PPP1R3B rs4240624 genotype is associated with gallstones and with significant changes in bile lipidome

Background and Aims Gallstone disease associates with significant morbidity and mortality. Decreased secretion of bile acids has been suggested as a driving factor for gallstone disease. Recently, we linked the PPP1R3B rs4240624 genotype to decreased bile acid levels in bile. In this study, we investigated whether these individuals had an increased risk for gallstone disease as well as the differences in the lipid composition of the gallbladder bile of these individuals compared to controls and patients with gallstone disease.

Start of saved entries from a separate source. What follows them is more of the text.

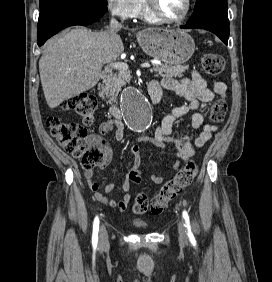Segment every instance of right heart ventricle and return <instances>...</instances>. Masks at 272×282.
Wrapping results in <instances>:
<instances>
[{
	"mask_svg": "<svg viewBox=\"0 0 272 282\" xmlns=\"http://www.w3.org/2000/svg\"><path fill=\"white\" fill-rule=\"evenodd\" d=\"M140 15L147 22H155L156 21V19L153 16H151L150 14L147 13L146 9H143Z\"/></svg>",
	"mask_w": 272,
	"mask_h": 282,
	"instance_id": "1",
	"label": "right heart ventricle"
}]
</instances>
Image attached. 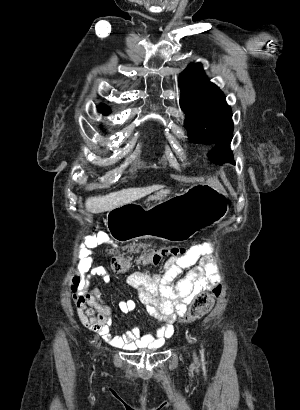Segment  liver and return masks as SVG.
<instances>
[{
	"mask_svg": "<svg viewBox=\"0 0 300 410\" xmlns=\"http://www.w3.org/2000/svg\"><path fill=\"white\" fill-rule=\"evenodd\" d=\"M161 186H149L145 188H128L121 191L112 192L105 196L90 197L86 200L85 206L89 212L102 213L110 211L118 206L132 203L155 190Z\"/></svg>",
	"mask_w": 300,
	"mask_h": 410,
	"instance_id": "liver-1",
	"label": "liver"
}]
</instances>
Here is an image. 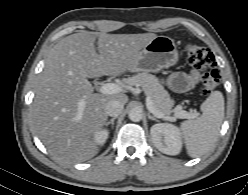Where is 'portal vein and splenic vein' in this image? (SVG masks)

Methods Bile acids, cholesterol, and phospholipid levels in gallbladder bile samples were enzymatically measured in 46 patients (34 female, age 45.7±9.8 years, BMI 41.3±4.4 kg/m2) who underwent elective laparoscopic Roux-en-Y gastric bypass. The lipidome of gallbladder bile was analyzed using high-performance liquid chromatography-mass spectrometry. Gallstone status was evaluated using abdominal ultrasonography before the surgery. Results The G allele of PPP1R3B rs4240624 was significantly associated with gallstone disease in patients with obesity. We validated this association in the UK Biobank. Bile lipidomics demonstrated that 13 of the 17 minor lipid classes measured were higher in individuals with the G allele. The concentrations of bile acids, cholesterol, and phospholipids, as well as the cholesterol saturation index, were lower in patients with gallstone disease than in those without gallstones. Gallstone disease had an effect similar to that of PPP1R3B genotype on minor lipids. Conclusions The PPP1R3B rs4240624 genotype is associated with gallstones and with changes in gallbladder bile similar to those observed in patients with gallstones, suggesting that the PPP1R3B genotype contributes to the risk of gallstones by altering the bile lipidome.